Нита хотела бы не слышать жалобного стона ломаемых деревьев, не видеть их умирающие, раздробленные тела, сломанные, бессильно повисшие ветви. Деревья с усилием вгрызались корнями в землю, пытаясь устоять, сопротивлялись яростному напору беспощадного металла. Но надежды не было. И они это понимали. В сомкнутом ряду деревьев уже появились проломы, щели, и Нита сквозь них видела черного коня с поднятым копытом, холодно улыбающегося всадника с занесенным над головой мечом. Нита задрожала. Еще один натиск, и стена деревьев рухнет. Потом в парке начнется всепожирающий пожар.
Кит продолжал читать, будто все это его не касалось. Железная зверюга встала на дыбы. — Фред, — крикнула Нита, — тебе пора.
Грохот тяжелых подков заглушил ее слова. Этот немыслимый грохот уже несся со всех сторон — спереди, сзади, сверху. «Он не один, их много, близнецов черного всадника, — подумала Нита. — Спасения нет».
Стук копыт превратился в ураган камней, металла, сметающего остатки деревьев. Но тут появились… Всадники и кони, то черно-блестящие, то мраморно-бледные, то бронзово сверкающие, — все конные статуи Центрального парка или ближайшие к нему — грозной кавалькадой неслись мимо Кита, Ниты и Фреда на улицу, чтобы дать бой темным силам. Их встречал кровожадный вой перитонов.

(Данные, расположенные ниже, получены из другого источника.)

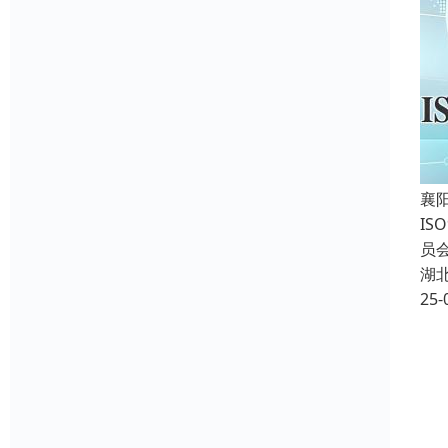
襄
IS
员会
湖
25-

Генерал Шерман с поднятым мечом, двойник того, черного всадника. Статуя Жанны д'Арк в блестящих доспехах. Симон Боливар и Сан-Мартин. Эта невероятная компания статуй с треском врезалась в разомкнувшийся круг деревьев. Здесь был и король Владислав в своей тускло мерцающей броне, галопирующий на боевом рыцарском коне. И Дон Кихот на тощем Россинанте. Он понукал своего спотыкающегося коня и выкрикивал угрозы всем злобным колдунам тьмы. Статуя президента Тедди Рузвельта выделялась среди себе подобных. Выстрел за выстрелом грозный президент выводил из строя одно такси за другим. Его огромная лошадь втаптывала их в мостовую. Эль Сид Кампеадор разил длинным копьем перитонов, нанизывая их на острие.